Efficacy and tolerability of a low-dose mefloquine-sulfadoxine-pyrimethamine combination compared with chloroquine in the treatment of acute malaria infection in a population with multiple drug-resistant Plasmodium falciparum.

The efficacy and tolerability of single, low-dose mefloquine, sulfadoxine-pyrimethamine (MSP) combination was compared with chloroquine (CQ) for malaria treatment in a malaria-endemic area of Nigeria with multiple drug-resistant Plasmodium falciparum. The two drug regimens (MSP and CQ) were tested in a 12-month prospective population study. The patients were divided into two groups. Group 1 patients were treated presumptively, based on malaria symptoms. Group 2 patients were treated based on a parasitologic diagnosis using the World Health Organization seven-day in vivo test and extended to a 28-day follow-up period. Tolerability was assessed by the incidence and intensity of adverse events. One thousand nine hundred thirty-five patients visiting 10 health facilities, including the University of Calabar Teaching Hospital, were enrolled. The study showed that the low-dose MSP was efficacious, with day 7 response rates of 95% and 91% for (presumptive) Group 1 and (in vivo) Group 2, respectively, while CQ had day 7 response rates of 82% and 66% in Groups 1 and 2, respectively.
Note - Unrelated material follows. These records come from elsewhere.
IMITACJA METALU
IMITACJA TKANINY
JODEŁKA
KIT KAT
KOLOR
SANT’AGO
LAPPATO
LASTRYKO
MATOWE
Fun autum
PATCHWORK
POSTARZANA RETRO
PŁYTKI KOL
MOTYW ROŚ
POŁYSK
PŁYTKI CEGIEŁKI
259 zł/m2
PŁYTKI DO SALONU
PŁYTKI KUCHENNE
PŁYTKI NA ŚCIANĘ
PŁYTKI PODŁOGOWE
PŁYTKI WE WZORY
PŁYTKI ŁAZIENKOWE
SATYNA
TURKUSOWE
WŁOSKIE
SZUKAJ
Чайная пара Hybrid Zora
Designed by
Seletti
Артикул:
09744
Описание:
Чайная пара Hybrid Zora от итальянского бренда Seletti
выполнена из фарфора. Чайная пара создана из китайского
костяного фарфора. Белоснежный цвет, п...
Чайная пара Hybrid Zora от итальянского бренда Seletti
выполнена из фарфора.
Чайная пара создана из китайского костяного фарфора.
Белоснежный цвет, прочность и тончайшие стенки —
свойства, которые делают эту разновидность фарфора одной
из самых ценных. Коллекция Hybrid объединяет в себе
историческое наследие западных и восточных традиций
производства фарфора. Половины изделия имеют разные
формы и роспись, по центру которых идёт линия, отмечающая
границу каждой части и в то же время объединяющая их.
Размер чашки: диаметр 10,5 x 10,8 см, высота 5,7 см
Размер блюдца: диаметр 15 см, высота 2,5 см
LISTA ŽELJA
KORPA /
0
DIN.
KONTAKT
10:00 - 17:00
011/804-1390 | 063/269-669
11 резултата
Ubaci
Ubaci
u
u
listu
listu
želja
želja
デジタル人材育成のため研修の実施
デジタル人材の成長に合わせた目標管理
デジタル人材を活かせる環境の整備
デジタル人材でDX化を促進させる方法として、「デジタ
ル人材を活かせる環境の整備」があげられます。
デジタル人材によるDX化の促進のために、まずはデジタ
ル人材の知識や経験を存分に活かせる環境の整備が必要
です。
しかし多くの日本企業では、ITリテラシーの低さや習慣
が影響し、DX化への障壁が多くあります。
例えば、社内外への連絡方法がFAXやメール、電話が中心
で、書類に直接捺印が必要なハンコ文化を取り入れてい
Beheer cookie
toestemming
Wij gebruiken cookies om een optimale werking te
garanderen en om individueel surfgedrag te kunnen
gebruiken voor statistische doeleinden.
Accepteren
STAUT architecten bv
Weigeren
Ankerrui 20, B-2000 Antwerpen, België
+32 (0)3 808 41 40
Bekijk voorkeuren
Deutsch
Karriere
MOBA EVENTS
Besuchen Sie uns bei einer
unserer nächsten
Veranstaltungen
The low-dose MSP was significantly (P < 0.0001) more efficacious, with faster fever and parasite clearance times than CQ in this area of CQ-resistant P. falciparum malaria. Eight patients treated with CQ, including seven severe cases (RII-RIII) were successfully re-treated with MSP. Adverse events were generally more common among those treated with MSP (29%) than those treated with CQ (17%). However, the adverse events caused by both drugs were mild to moderate and self-limited. The MSP combination appears to be a good substitute for CQ, in view of multiple drug resistance, especially in areas with severe (RII-RIII) malaria.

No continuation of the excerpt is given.